Having established the above, in order for a individuals to achieve "Benefit of Exoneration of Unsatisfied Liabilities” the following is required
- The prior conclusion of the insolvency proceeding due to the end of the liquidation phase or insufficient assets to pay the so-called credits against the mass (those generated after the declaration of the insolvency proceeding).
- Be a bona fide debtor, i.e. not have been declared culpable or been convicted of offences against assets, public finances or workers in the previous ten years;
- Have satisfied the credits against the mass and privileged credits;
- Have reached or attempted to reach an out-of-court payment agreement, or alternatively, have paid twenty-five percent of the ordinary credits.

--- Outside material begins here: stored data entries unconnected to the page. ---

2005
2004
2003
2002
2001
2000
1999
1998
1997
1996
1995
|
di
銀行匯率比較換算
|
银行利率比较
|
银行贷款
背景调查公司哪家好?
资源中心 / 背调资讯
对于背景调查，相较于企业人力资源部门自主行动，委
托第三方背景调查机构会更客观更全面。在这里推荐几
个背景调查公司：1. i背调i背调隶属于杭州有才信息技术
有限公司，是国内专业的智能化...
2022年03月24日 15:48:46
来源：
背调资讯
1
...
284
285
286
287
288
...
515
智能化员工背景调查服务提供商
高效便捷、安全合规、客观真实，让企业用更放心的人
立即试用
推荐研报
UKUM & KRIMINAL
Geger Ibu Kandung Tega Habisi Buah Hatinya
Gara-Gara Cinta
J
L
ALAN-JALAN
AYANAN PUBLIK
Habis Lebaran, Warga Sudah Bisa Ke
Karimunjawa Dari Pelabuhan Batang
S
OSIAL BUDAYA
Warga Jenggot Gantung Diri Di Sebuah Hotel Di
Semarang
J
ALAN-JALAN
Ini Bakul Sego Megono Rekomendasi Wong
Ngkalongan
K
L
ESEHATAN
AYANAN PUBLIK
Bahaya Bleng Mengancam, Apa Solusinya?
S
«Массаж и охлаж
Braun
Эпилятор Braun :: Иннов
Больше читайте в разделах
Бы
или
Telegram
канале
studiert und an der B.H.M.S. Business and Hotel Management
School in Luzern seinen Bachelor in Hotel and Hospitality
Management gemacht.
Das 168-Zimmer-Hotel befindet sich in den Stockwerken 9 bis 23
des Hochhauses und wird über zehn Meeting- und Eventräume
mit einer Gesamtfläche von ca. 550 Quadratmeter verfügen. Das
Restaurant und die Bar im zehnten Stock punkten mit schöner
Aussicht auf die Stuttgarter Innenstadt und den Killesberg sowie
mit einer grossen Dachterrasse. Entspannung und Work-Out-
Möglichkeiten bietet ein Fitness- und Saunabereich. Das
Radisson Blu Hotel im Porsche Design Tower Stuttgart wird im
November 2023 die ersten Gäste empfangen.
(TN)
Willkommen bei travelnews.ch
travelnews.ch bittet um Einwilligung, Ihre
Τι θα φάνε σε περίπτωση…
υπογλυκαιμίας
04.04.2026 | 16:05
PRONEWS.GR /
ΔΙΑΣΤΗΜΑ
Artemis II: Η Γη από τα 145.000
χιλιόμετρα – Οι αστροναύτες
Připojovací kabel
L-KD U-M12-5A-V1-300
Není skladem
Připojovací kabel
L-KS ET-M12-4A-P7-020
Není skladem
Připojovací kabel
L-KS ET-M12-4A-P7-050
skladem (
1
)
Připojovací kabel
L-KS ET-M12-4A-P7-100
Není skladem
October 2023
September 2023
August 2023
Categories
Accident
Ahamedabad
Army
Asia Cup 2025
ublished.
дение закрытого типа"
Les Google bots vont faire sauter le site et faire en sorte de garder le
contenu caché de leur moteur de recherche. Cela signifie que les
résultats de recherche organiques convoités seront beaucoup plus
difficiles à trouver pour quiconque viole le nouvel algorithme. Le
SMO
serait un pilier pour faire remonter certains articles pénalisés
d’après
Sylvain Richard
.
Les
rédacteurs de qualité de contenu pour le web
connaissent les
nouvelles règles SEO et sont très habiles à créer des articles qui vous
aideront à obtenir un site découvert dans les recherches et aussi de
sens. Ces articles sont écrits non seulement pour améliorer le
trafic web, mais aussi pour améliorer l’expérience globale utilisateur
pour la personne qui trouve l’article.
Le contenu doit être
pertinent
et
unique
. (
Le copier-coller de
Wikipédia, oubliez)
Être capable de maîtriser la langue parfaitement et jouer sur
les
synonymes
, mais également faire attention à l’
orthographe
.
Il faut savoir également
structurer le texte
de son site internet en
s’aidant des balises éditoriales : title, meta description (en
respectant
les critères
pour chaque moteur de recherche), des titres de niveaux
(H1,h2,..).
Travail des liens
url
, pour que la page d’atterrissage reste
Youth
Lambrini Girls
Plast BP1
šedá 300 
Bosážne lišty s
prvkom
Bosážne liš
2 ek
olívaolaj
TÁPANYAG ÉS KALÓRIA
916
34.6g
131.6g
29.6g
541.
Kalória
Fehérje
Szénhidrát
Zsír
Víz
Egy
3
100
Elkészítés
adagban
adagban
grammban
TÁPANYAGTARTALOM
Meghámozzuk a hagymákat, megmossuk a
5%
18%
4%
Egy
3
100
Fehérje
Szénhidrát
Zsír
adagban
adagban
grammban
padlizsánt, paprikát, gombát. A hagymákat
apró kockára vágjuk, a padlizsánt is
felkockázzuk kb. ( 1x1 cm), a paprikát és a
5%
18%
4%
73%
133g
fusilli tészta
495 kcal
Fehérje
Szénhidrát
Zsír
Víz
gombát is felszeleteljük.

Only public law and maintenance credits are exempt from exemption.
⃰As a consequence of the pandemic, Royal Decree-Law 8/2020 of 17 March on extraordinary urgent measures to address the economic and social impact of COVID-19, has established a moratorium that exempts the debtor from the duty to file for insolvency proceedings until 30 June 2022, even if the debtor is currently insolvent.
⃰A Draft Bill for the Reform of the Insolvency Law is currently being processed, which will entail an important reform of the current law that is expected to come into force in June 2022.